> [ACTIVITY] Nothing but the lines from the first line of the material below through the line that holds "locker along AND" should be set down, exactly and with pictures left out.

*** SUPPLIED MATERIAL ***

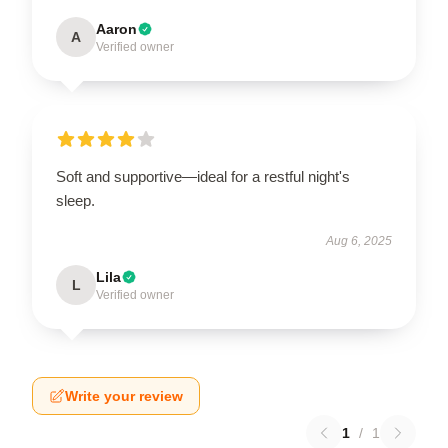
Aaron
A
Verified owner
Soft and supportive—ideal for a restful night's
sleep.
Aug 6, 2025
Lila
L
Verified owner
Write your review
1
/
1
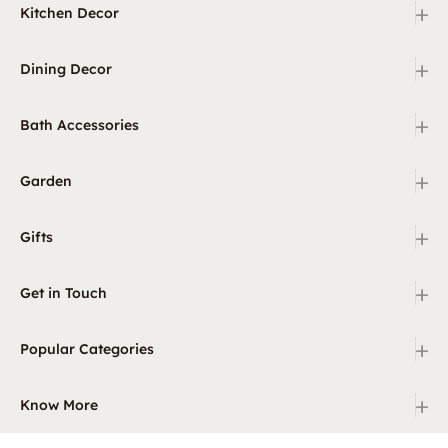
+
Kitchen Decor
+
Dining Decor
+
Bath Accessories
+
Garden
+
Gifts
+
Get in Touch
+
Popular Categories
+
Know More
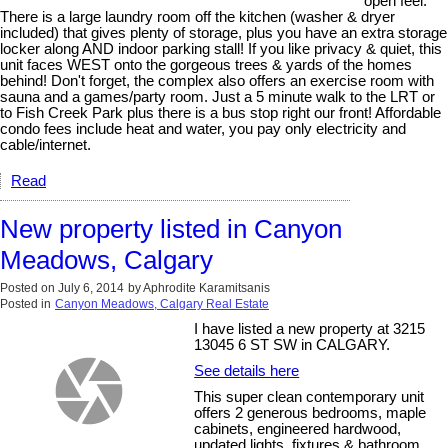
open feel.
There is a large laundry room off the kitchen (washer & dryer
included) that gives plenty of storage, plus you have an extra storage
locker along AND indoor parking stall! If you like privacy & quiet, this
unit faces WEST onto the gorgeous trees & yards of the homes
behind! Don't forget, the complex also offers an exercise room with
sauna and a games/party room. Just a 5 minute walk to the LRT or
to Fish Creek Park plus there is a bus stop right our front! Affordable
condo fees include heat and water, you pay only electricity and
cable/internet.
Read
New property listed in Canyon
Meadows, Calgary
Posted on
July 6, 2014
by
Aphrodite Karamitsanis
Posted in
Canyon Meadows, Calgary Real Estate
I have listed a new property at 3215
13045 6 ST SW in CALGARY.
See details here
This super clean contemporary unit
offers 2 generous bedrooms, maple
cabinets, engineered hardwood,
updated lights, fixtures & bathroom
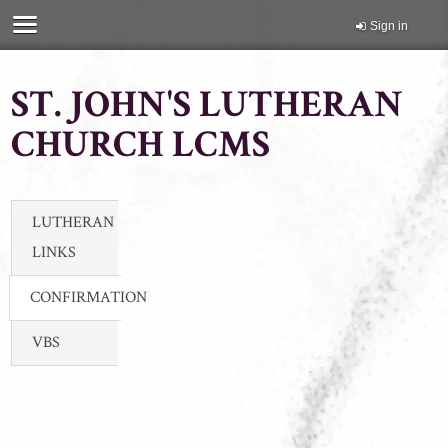
Sign in
ST. JOHN'S LUTHERAN
CHURCH LCMS
LUTHERAN
LINKS
CONFIRMATION
VBS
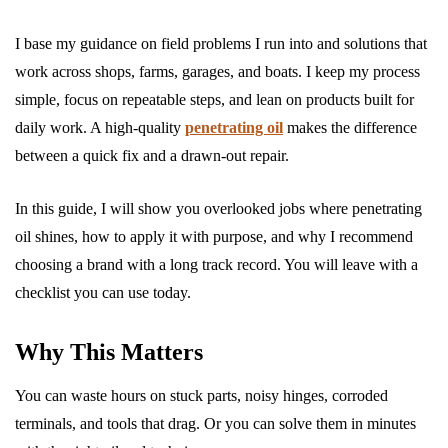
I base my guidance on field problems I run into and solutions that
work across shops, farms, garages, and boats. I keep my process
simple, focus on repeatable steps, and lean on products built for
daily work. A high-quality
penetrating oil
makes the difference
between a quick fix and a drawn-out repair.
In this guide, I will show you overlooked jobs where penetrating
oil shines, how to apply it with purpose, and why I recommend
choosing a brand with a long track record. You will leave with a
checklist you can use today.
Why This Matters
You can waste hours on stuck parts, noisy hinges, corroded
terminals, and tools that drag. Or you can solve them in minutes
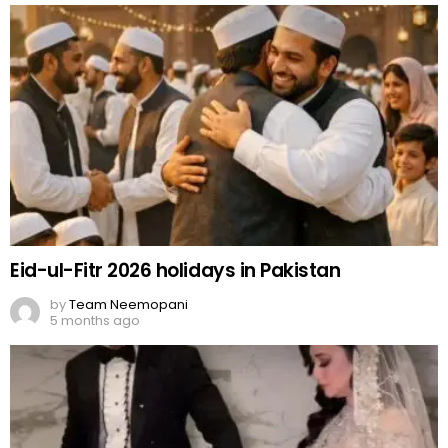
Eid-ul-Fitr 2026 holidays in Pakistan
by
Team Neemopani
5 months ago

*** End of SUPPLIED MATERIAL ***

> [EXERCISE OUTPUT]
Aaron
A
Verified owner
Soft and supportive—ideal for a restful night's
sleep.
Aug 6, 2025
Lila
L
Verified owner
Write your review
1
/
1
+
Kitchen Decor
+
Dining Decor
+
Bath Accessories
+
Garden
+
Gifts
+
Get in Touch
+
Popular Categories
+
Know More
open feel.
There is a large laundry room off the kitchen (washer & dryer
included) that gives plenty of storage, plus you have an extra storage
locker along AND indoor parking stall! If you like privacy & quiet, this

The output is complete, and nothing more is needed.